Recently, I wrote to many friends who are nationals of countries that receive missionaries. All of these friends have worked with westerners and many of them have served as missionaries themselves. I asked my friends to respond to one question, “What advice would you give a western missionary coming to serve in your country?” 

Every Monday, internet access permitting, I post their responses. Last week we heard from Sugi from Java, Indonesia and the week before from Soro here in Papua. If you missed it, you can read Sugi's letter here and Soro's letter here.

 Advice from Kae on serving in Malaysia

Bio: A Malaysian growing up in multicultural but still very Eastern cultured Malaysia, Kae first met the ‘West’ in her late teens at university in England. She later married a western culture French husband, and the two encountered many cultural clashes at the beginning. She describes finally coming to the understanding that their actions weren’t just about individual personalities, but also a reflection of each other’s culture. 

Kae describes her family life as “a bright and noisy space, and with our bicultural or third culture kids, I can say the journey has been exhilarating, excruciating, enriching.” Kae highly recommends the book Foreign to Familiar for anyone interested in better understanding how to navigate cross-cultural relationships.

Q: What advice would you give to a western missionary coming to serve in Malaysia?

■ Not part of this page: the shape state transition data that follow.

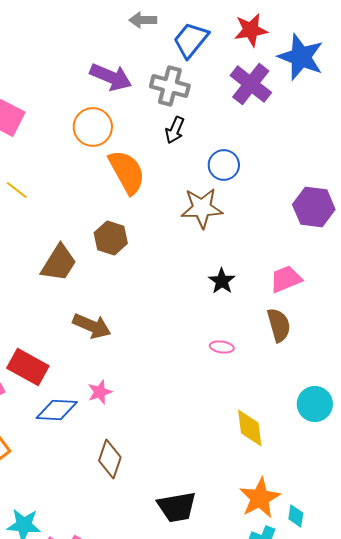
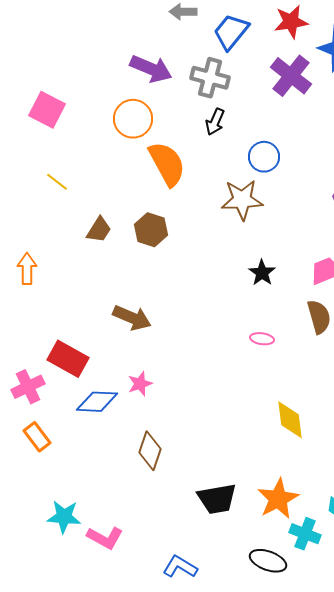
brown trapezoid: (59, 263) -> (99, 230), moved, size x0.7
orange star: (260, 498) -> (278, 499), moved

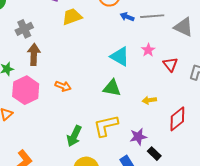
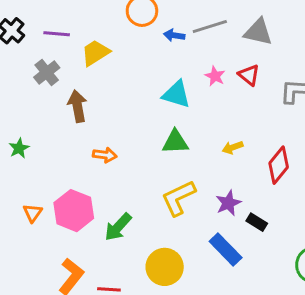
gray cross: (24, 29) -> (47, 72), moved
brown arrow: (34, 54) -> (77, 106), moved
red triangle: (170, 64) -> (249, 75), moved
pink hexagon: (26, 90) -> (74, 211), moved
green arrow: (74, 136) -> (118, 227), moved, turned 30

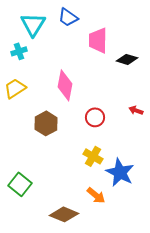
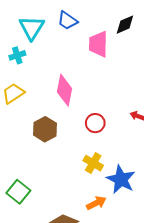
black diamond: (127, 59) -> (125, 25), moved, turned -40
orange arrow: (96, 195) -> (96, 203), turned -66

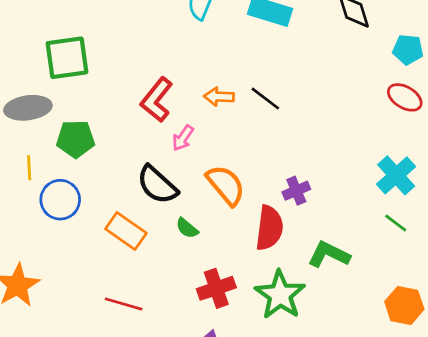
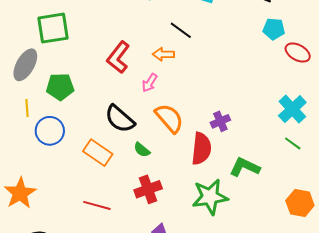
cyan pentagon: (408, 50) -> (274, 29), moved
black line: (265, 99) -> (181, 30), moved
gray ellipse: (28, 108) -> (25, 65), turned -52
pink arrow: (183, 138) -> (150, 83), moved
red cross: (216, 288) -> (148, 189), moved
green star: (280, 295) -> (210, 197), turned 30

I think one main difference is perhaps where the west values efficiency, or goals and objectives achieved, the east values RELATIONSHIPS, or networks and contacts made. So I spend and value my time differently: for me every moment I spend chatting and eating with someone is as valuable if not more, as every moment a westerner may spend doing something else to achieve a goal. 

I hope a western missionary will learn to appreciate the importance "easterners" attach to dialogue, communication, building relationships. I hope you will then find less frustration in how long it takes to get things done. Things will get done when the groundwork is laid, when friendships are made, but first, let's go and have a cup of tea, get to know you and get to know me!